Arsenal want to do some business and will work hard to bring players in to refresh Mikel Arteta’s squad, but a move for Coutinho looks impossible because the level of money required simply isn’t there.

The Gunners' priority right now is trying to safeguard the club so it remains in as strong a position as possible throughout the coronavirus crisis.

Analysis by the Arsenal Supporters’ Trust shows that the club is currently set for a loss of £19m ($23m) for the year ending May 2020. Prior to the pandemic, Arsenal had been on course for a small profit of £4m.

That change has been put down to Arsenal having to refund fans for the four remaining Premier League home games of the season, as well as a drop in commercial and retail revenue.

The AST also predicts that the north London club will lose approximately £144 million ($177m) for the year 2020-21, if all games next season are staged behind closed doors.

Matchday income currently accounts for around 24 per cent of Arsenal’s revenues and this is the time of year when season ticket money usually starts to arrive for the coming campaign.

But executive box and club-level renewals have been suspended, as have general season ticket renewals which would usually open from May. The AST says those pre-payments normally total close to £70m ($86m) and produce working capital for the off-season months of May, June and July.

And this all impacts directly on the club’s ability in the transfer market this summer. Prior to the pandemic, Arsenal were hoping to bring in at least one centre-back alongside the incoming William Saliba, and were also targeting a strong box-to-box midfielder, as well as a right-back.

Signing a playmaker was not viewed as a top priority, although a player of Coutinho’s quality would obviously be an appealing option for Arteta, especially with Mesut Ozil expected to finally leave north London at the end of his contract in 2021.

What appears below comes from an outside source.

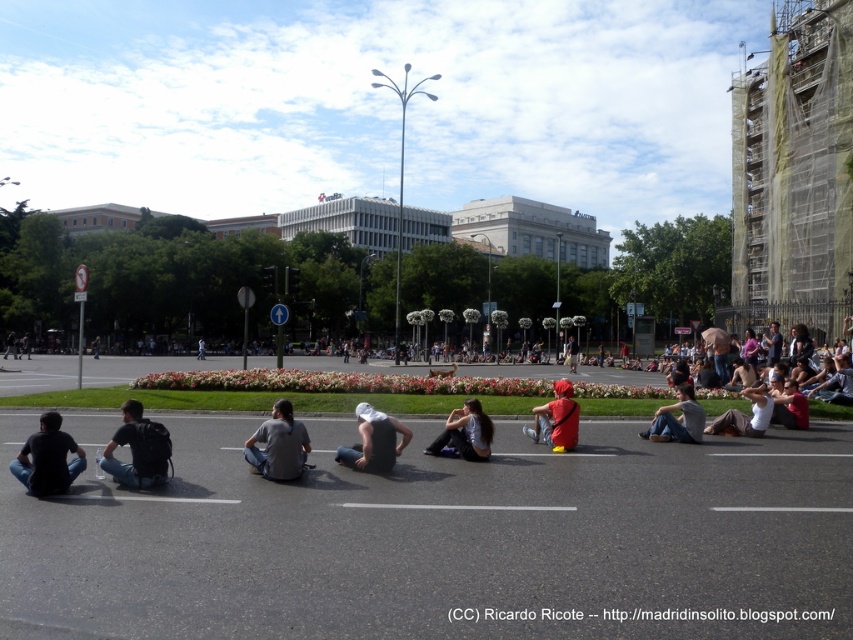 Which is below, dark gray fabric jacket at center or gray cotton shirt at lower right?

gray cotton shirt at lower right

Where is `dark gray fabric jacket at center`? dark gray fabric jacket at center is located at coordinates (465, 433).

Barcelona are looking for around £100m ($123m) for the Brazilian, a figure that is well beyond Arsenal’s reach.

And even if the two clubs agreed on some sort of swap deal which involved Pierre-Emerick Aubameyang - who has just a year left on his deal - heading in the opposite direction, Coutinho’s £240,000-a-week wages would be all but impossible for the Gunners to take on at a time when they are looking to drastically reduce the wage bill and have asked the current squad to accept a 12.5% wage cut over the next 12 months.

So any expectations fans may have ahead of this summer’s transfer window need to be realistic. The club will look to do some business where possible, but don't expect big-money deals for players such as Coutinho given the current financial climate.